Le caractère temporaire comme condition de l’amortissabilité
Un actif s’amortit lorsque son usage est attendu comme limité dans le temps et que sa valeur décroît de façon prévisible. C’est précisément le cas de l’usufruit temporaire. Chaque année écoulée le rapproche de son terme, où il ne vaudra plus rien. Cette dépréciation certaine et programmée justifie son amortissement sur la durée du démembrement.
À l’inverse, les parts détenues en pleine propriété ne s’amortissent pas. Il s’agit de titres, dont la valeur peut certes évoluer à la baisse et donner lieu, le cas échéant, à une dépréciation, mais non à un amortissement systématique. La distinction est essentielle. L’amortissement traduit une usure programmée, la dépréciation constate une perte de valeur ponctuelle et non certaine.
Une immobilisation réservée aux sociétés soumises à l’IS
L’amortissement suppose l’inscription du droit à l’actif d’une entreprise soumise à un régime réel d’imposition. En pratique, il concerne les sociétés à l’impôt sur les sociétés, ainsi que les structures relevant des bénéfices industriels et commerciaux ou des bénéfices agricoles au réel.
Le particulier qui détient un usufruit temporaire de parts en direct est exclu de ce mécanisme. Ses revenus relèvent alors de la catégorie des revenus fonciers, laquelle ne permet aucun amortissement du droit acquis.
C’est donc la détention par une société à l’IS qui donne à la stratégie tout son sens. Le choix de la structure d’accueil et l’identité du nu-propriétaire, souvent le dirigeant à titre personnel, appellent une réflexion propre.
Le fondement juridique et doctrinal
L’amortissement de l’usufruit temporaire s’appuie sur la doctrine comptable comme sur la jurisprudence administrative. L’usufruit est par nature un droit amortissable, quel que soit l’actif sur lequel il porte, dès lors qu’il est temporaire et qu’il figure à l’actif d’une entreprise.

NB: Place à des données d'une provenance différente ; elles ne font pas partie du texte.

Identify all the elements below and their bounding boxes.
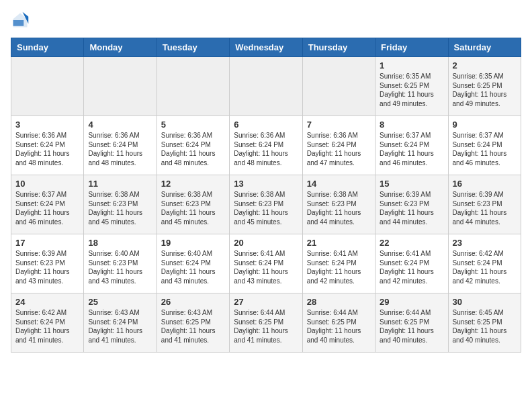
day-number: 5 [161,120,225,130]
day-info: Sunrise: 6:40 AM Sunset: 6:23 PM Dayligh… [88,249,152,285]
day-info: Sunrise: 6:39 AM Sunset: 6:23 PM Dayligh… [15,249,79,285]
column-header-saturday: Saturday [448,38,521,57]
calendar-cell: 22Sunrise: 6:41 AM Sunset: 6:24 PM Dayli… [375,234,448,293]
svg-rect-2 [13,20,24,26]
calendar-cell: 5Sunrise: 6:36 AM Sunset: 6:24 PM Daylig… [157,116,229,175]
calendar-cell: 19Sunrise: 6:40 AM Sunset: 6:24 PM Dayli… [157,234,229,293]
day-number: 28 [307,297,371,307]
calendar-cell: 6Sunrise: 6:36 AM Sunset: 6:24 PM Daylig… [230,116,302,175]
day-number: 21 [307,238,371,248]
day-info: Sunrise: 6:35 AM Sunset: 6:25 PM Dayligh… [453,72,517,108]
column-header-sunday: Sunday [11,38,84,57]
calendar-cell: 20Sunrise: 6:41 AM Sunset: 6:24 PM Dayli… [230,234,302,293]
day-number: 9 [453,120,517,130]
calendar-cell: 3Sunrise: 6:36 AM Sunset: 6:24 PM Daylig… [11,116,84,175]
calendar-cell: 4Sunrise: 6:36 AM Sunset: 6:24 PM Daylig… [84,116,157,175]
day-info: Sunrise: 6:42 AM Sunset: 6:24 PM Dayligh… [453,249,517,285]
column-header-thursday: Thursday [302,38,375,57]
day-number: 1 [380,60,443,71]
day-info: Sunrise: 6:35 AM Sunset: 6:25 PM Dayligh… [380,72,443,108]
day-info: Sunrise: 6:39 AM Sunset: 6:23 PM Dayligh… [380,190,443,226]
calendar-cell: 13Sunrise: 6:38 AM Sunset: 6:23 PM Dayli… [230,175,302,234]
day-number: 18 [88,238,152,248]
day-number: 12 [161,179,225,189]
column-header-wednesday: Wednesday [230,38,302,57]
calendar-cell: 25Sunrise: 6:43 AM Sunset: 6:24 PM Dayli… [84,293,157,353]
day-info: Sunrise: 6:36 AM Sunset: 6:24 PM Dayligh… [234,131,298,167]
day-info: Sunrise: 6:37 AM Sunset: 6:24 PM Dayligh… [15,190,79,226]
calendar-cell: 29Sunrise: 6:44 AM Sunset: 6:25 PM Dayli… [375,293,448,353]
day-info: Sunrise: 6:43 AM Sunset: 6:25 PM Dayligh… [161,308,225,345]
day-info: Sunrise: 6:37 AM Sunset: 6:24 PM Dayligh… [453,131,517,167]
calendar-cell [11,57,84,116]
day-number: 29 [380,297,443,307]
calendar-cell: 21Sunrise: 6:41 AM Sunset: 6:24 PM Dayli… [302,234,375,293]
calendar-cell: 12Sunrise: 6:38 AM Sunset: 6:23 PM Dayli… [157,175,229,234]
calendar-week-row: 17Sunrise: 6:39 AM Sunset: 6:23 PM Dayli… [11,234,521,293]
calendar-cell: 30Sunrise: 6:45 AM Sunset: 6:25 PM Dayli… [448,293,521,353]
calendar-cell: 17Sunrise: 6:39 AM Sunset: 6:23 PM Dayli… [11,234,84,293]
day-number: 3 [15,120,79,130]
day-info: Sunrise: 6:44 AM Sunset: 6:25 PM Dayligh… [380,308,443,345]
day-number: 10 [15,179,79,189]
day-info: Sunrise: 6:38 AM Sunset: 6:23 PM Dayligh… [234,190,298,226]
day-info: Sunrise: 6:36 AM Sunset: 6:24 PM Dayligh… [88,131,152,167]
day-number: 2 [453,60,517,71]
calendar-header-row: SundayMondayTuesdayWednesdayThursdayFrid… [11,38,521,57]
day-info: Sunrise: 6:37 AM Sunset: 6:24 PM Dayligh… [380,131,443,167]
day-number: 26 [161,297,225,307]
day-number: 15 [380,179,443,189]
day-number: 20 [234,238,298,248]
calendar-cell: 14Sunrise: 6:38 AM Sunset: 6:23 PM Dayli… [302,175,375,234]
calendar-cell: 26Sunrise: 6:43 AM Sunset: 6:25 PM Dayli… [157,293,229,353]
day-number: 16 [453,179,517,189]
calendar-cell: 16Sunrise: 6:39 AM Sunset: 6:23 PM Dayli… [448,175,521,234]
day-info: Sunrise: 6:36 AM Sunset: 6:24 PM Dayligh… [161,131,225,167]
calendar-cell: 15Sunrise: 6:39 AM Sunset: 6:23 PM Dayli… [375,175,448,234]
calendar-cell: 18Sunrise: 6:40 AM Sunset: 6:23 PM Dayli… [84,234,157,293]
day-number: 6 [234,120,298,130]
column-header-monday: Monday [84,38,157,57]
page-header [11,11,521,30]
day-number: 11 [88,179,152,189]
day-number: 14 [307,179,371,189]
calendar-week-row: 24Sunrise: 6:42 AM Sunset: 6:24 PM Dayli… [11,293,521,353]
day-info: Sunrise: 6:44 AM Sunset: 6:25 PM Dayligh… [307,308,371,345]
logo-icon [11,11,30,30]
calendar-cell: 1Sunrise: 6:35 AM Sunset: 6:25 PM Daylig… [375,57,448,116]
day-info: Sunrise: 6:41 AM Sunset: 6:24 PM Dayligh… [380,249,443,285]
day-number: 30 [453,297,517,307]
calendar-cell: 27Sunrise: 6:44 AM Sunset: 6:25 PM Dayli… [230,293,302,353]
calendar-cell [302,57,375,116]
day-number: 23 [453,238,517,248]
calendar-cell: 28Sunrise: 6:44 AM Sunset: 6:25 PM Dayli… [302,293,375,353]
calendar-cell [157,57,229,116]
day-info: Sunrise: 6:36 AM Sunset: 6:24 PM Dayligh… [15,131,79,167]
day-number: 13 [234,179,298,189]
calendar-cell: 2Sunrise: 6:35 AM Sunset: 6:25 PM Daylig… [448,57,521,116]
calendar-cell [230,57,302,116]
calendar-cell: 23Sunrise: 6:42 AM Sunset: 6:24 PM Dayli… [448,234,521,293]
day-info: Sunrise: 6:40 AM Sunset: 6:24 PM Dayligh… [161,249,225,285]
day-info: Sunrise: 6:41 AM Sunset: 6:24 PM Dayligh… [234,249,298,285]
day-number: 17 [15,238,79,248]
day-info: Sunrise: 6:38 AM Sunset: 6:23 PM Dayligh… [307,190,371,226]
day-info: Sunrise: 6:38 AM Sunset: 6:23 PM Dayligh… [161,190,225,226]
calendar-cell: 8Sunrise: 6:37 AM Sunset: 6:24 PM Daylig… [375,116,448,175]
day-number: 7 [307,120,371,130]
day-info: Sunrise: 6:36 AM Sunset: 6:24 PM Dayligh… [307,131,371,167]
day-number: 24 [15,297,79,307]
calendar-cell [84,57,157,116]
column-header-tuesday: Tuesday [157,38,229,57]
calendar-table: SundayMondayTuesdayWednesdayThursdayFrid… [11,38,521,353]
day-info: Sunrise: 6:38 AM Sunset: 6:23 PM Dayligh… [88,190,152,226]
day-number: 27 [234,297,298,307]
day-info: Sunrise: 6:39 AM Sunset: 6:23 PM Dayligh… [453,190,517,226]
day-info: Sunrise: 6:41 AM Sunset: 6:24 PM Dayligh… [307,249,371,285]
day-number: 8 [380,120,443,130]
calendar-cell: 9Sunrise: 6:37 AM Sunset: 6:24 PM Daylig… [448,116,521,175]
calendar-cell: 7Sunrise: 6:36 AM Sunset: 6:24 PM Daylig… [302,116,375,175]
day-info: Sunrise: 6:44 AM Sunset: 6:25 PM Dayligh… [234,308,298,345]
day-number: 25 [88,297,152,307]
calendar-cell: 10Sunrise: 6:37 AM Sunset: 6:24 PM Dayli… [11,175,84,234]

La jurisprudence a toutefois posé une réserve constante, l’amortissement n’est admis que si l’usufruit a été constitué dans l’intérêt économique réel de l’entreprise, ce qui suppose une perception effective de flux et un prix d’acquisition justifié.
Le calcul de l’amortissement fiscal de l’usufruit temporaire de SCPI
Découvrez plus en détail la méthode de calcul de l’amortissement fiscal de l’usufruit temporaire de SCPI.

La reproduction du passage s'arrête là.